While 2001 supposedly marks the future, release trends this year seem to be going in reverse. There’ve been countless reissues and post-mortem collections of previously unreleased or rare work, notably that of underappreciated heroes of the folk-steeped, deep-soul groove of the late ’60s and early ’70s. First came the remastered edition of Love’s Forever Changes, then Laura Nyro’s Angel in the Dark, a collection of some of the last recordings she made before her death in 1997. Now it’s Eugene McDaniels’ turn for a much-deserved second look. Joel Dorn, the original producer of the artist’s Headless Heroes of the Apocalypse, has reissued the oft-sampled obscure 1970 Atlantic Records classic on his Label M imprint, much to the delight of a small, but deeply devoted following. Many of them were singing the blues at the upwards of $100 going rate for original copies at used-record stores.
The reissue was mastered with a light hand, framing the smooth and raw deep-gristle funk groove of that classic 1970 recorded sound, which is just as much a part of the memory as the music itself. The album represents the jagged early merging of jazz with soul, a style of R&B that borrowed lyrical direction from its Age of Aquarius surroundings into a folk-poetic street philosophy.
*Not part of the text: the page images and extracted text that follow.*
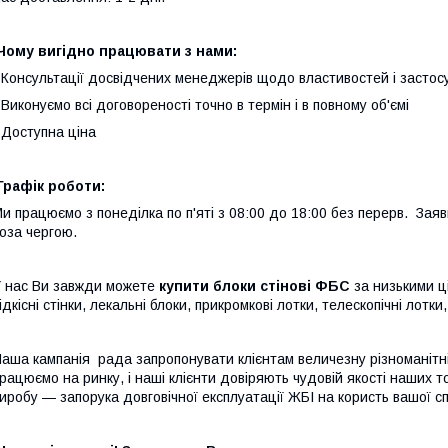
Чому вигідно працювати з нами:
 Консультації досвідчених менеджерів щодо властивостей і застос
 Виконуємо всі договореності точно в термін і в повному об'ємі
 Доступна ціна
Графік роботи:
и працюємо з понеділка по п'яті з 08:00 до 18:00 без перерв. Зая
оза чергою.
 нас Ви завжди можете
купити блоки стінові ФБС
за низькими ц
ідкісні стінки, лекальні блоки, прикромкові лотки, телескопічні лотки
аша кампанія рада запропонувати клієнтам величезну різноманітн
рацюємо на ринку, і наші клієнти довіряють чудовій якості наших т
иробу — запорука довговічної експлуатації ЖБІ на користь вашої с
“Still nobody knows who the enemy is/Cause he never goes in hiding/He’s slitting our throats right in front of our eyes/While we pull the casket he’s riding/Better get it together/Better get it together/And see what’s happening/To you and you and you” (“Headless Heroes”). The anti-establishment content of Headless Heroes inspired a stir within the Nixon administration. Spiro Agnew supposedly called to Atlantic Records demanding to know, “What the hell is going on over there?” While promotion slid to a halt, the album — its grooves and message — still stuck around, portions showing up in a Beastie Boys song, A Tribe Called Quest interlude and an Organized Konfusion loop. The album stands fine on its own with clear-headed calls to action amid the confusion of a world stifled with racism, oppression, hunger and lies, all to the tune of danceable funk, Dylan-esque folk and inventive mind-dancing jazz meanderings. “Parasite,” the final track, leads us to the beyond as it builds into a chaotic mass of strained vocal hollers, strings snapping and cymbals crashing in the eighth minute, then closes with those quiet and claustrophobic percussives left behind. Headless Heroes of the Apocalypse was arguably ahead of its time and definitely one to remember.